Search the data for the word "temas". Reproduce every line where it is found.

Source records
- Opening Delimiter -

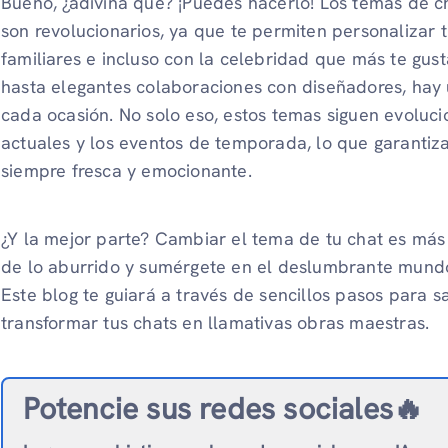
Bueno, ¿adivina qué? ¡Puedes hacerlo! Los temas de c
son revolucionarios, ya que te permiten personalizar 
familiares e incluso con la celebridad que más te gus
hasta elegantes colaboraciones con diseñadores, hay
cada ocasión. No solo eso, estos temas siguen evoluci
actuales y los eventos de temporada, lo que garantiz
siempre fresca y emocionante.
¿Y la mejor parte? Cambiar el tema de tu chat es más f
de lo aburrido y sumérgete en el deslumbrante mundo
Este blog te guiará a través de sencillos pasos para sa
transformar tus chats en llamativas obras maestras.
Potencie sus redes sociales🔥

- Closing Delimiter -

Written response
Bueno, ¿adivina qué? ¡Puedes hacerlo! Los temas de c
cada ocasión. No solo eso, estos temas siguen evoluci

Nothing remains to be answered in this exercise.